The greenback ended the day higher against majority of its peers on Tuesday due to a rebound in U.S. Treasury yields together with comments from U.S. Treasury Secretary Janet Yellen, who said U.S. interest rates may need to rise.  
  
Reuters reported U.S. interest rates may need to rise to prevent the economy from overheating as more of U.S. President Joe Biden's economic investment programs come on line, U.S. Treasury Secretary Janet Yellen suggested in remarks released Tuesday.       

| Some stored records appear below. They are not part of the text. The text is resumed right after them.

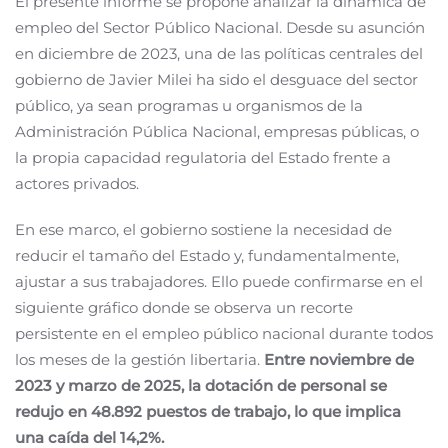
El presente informe se propone analizar la dinámica de
empleo del Sector Público Nacional. Desde su asunción
en diciembre de 2023, una de las políticas centrales del
gobierno de Javier Milei ha sido el desguace del sector
público, ya sean programas u organismos de la
Administración Pública Nacional, empresas públicas, o
la propia capacidad regulatoria del Estado frente a
actores privados.
En ese marco, el gobierno sostiene la necesidad de
reducir el tamaño del Estado y, fundamentalmente,
ajustar a sus trabajadores. Ello puede confirmarse en el
siguiente gráfico donde se observa un recorte
persistente en el empleo público nacional durante todos
los meses de la gestión libertaria.
Entre noviembre de
2023 y marzo de 2025, la dotación de personal se
redujo en 48.892 puestos de trabajo, lo que implica
una caída del 14,2%.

"It may be that interest rates will have to rise somewhat to make sure that our economy doesn't overheat, even though the additional spending is relatively small relative to the size of the economy," she said in taped remarks to a virtual event put on by The Atlantic. "It could cause some very modest increases in interest rates to get that reallocation, but these are investments our economy needs to be competitive and to be productive (and) I think that our economy will grow faster because of them."  
  
Versus the Japanese yen, the dollar initially rose from 109.04 in Australia to session highs of 109.48 in early European morning. The pair then pared intra-day gains and retreated to 109.05 in New York morning on fall in U.S. Treasury yields as well as cross-buying in jpy before staging a rebound to 109.42 on Yellen's comment.   
  
The single currency met renewed selling at 1.2065 in Australia and tumbled to an 11-day low of 1.2000 in Europe on broad-based usd's strength. The pair then staged a rebound to 1.2035 in New York but only to weaken again to 1.2003 on Yellen's comments.  
  
The British pound initially fell from 1.3914 to 1.3852 in early European morning before rebounding to 1.3891. The pair then dropped to session lows of 1.3839 at New York open on usd's strength as well as crossing-selling in sterling due to comments from Scotland's First Minister, Nicola Sturgeon before rebounding to 1.3891. However, price then staged a strong recovery to 1.3897 on cross-buying in sterling.  
  
Reuters reported Scottish First Minister Nicola Sturgeon challenged British Prime Minister Boris Johnson to oppose plans for another independence referendum in court, saying that only the courts could prevent another such vote.     "I'm saying if Boris Johnson wants to stop it, he would have to take legal action," Sturgeon told Sky.     "If Boris Johnson didn't do that, by definition it would be a legal referendum. If he did do that, the courts would decide," Sturgeon said.   
  
Data to be released on Wednesday :  
  
Australia AIG construction index, services PMI, building permits, New Zealand unemployment rate, employment change, labour cost, Swiss CPI, Italy markit services PMI, France markit services PMI, Germany markit services PMI, EU markit services PMI, producer prices, U.S. MBA mortgage app, ADP employment change, markit services PMI, ISM non-manufacturing PMI.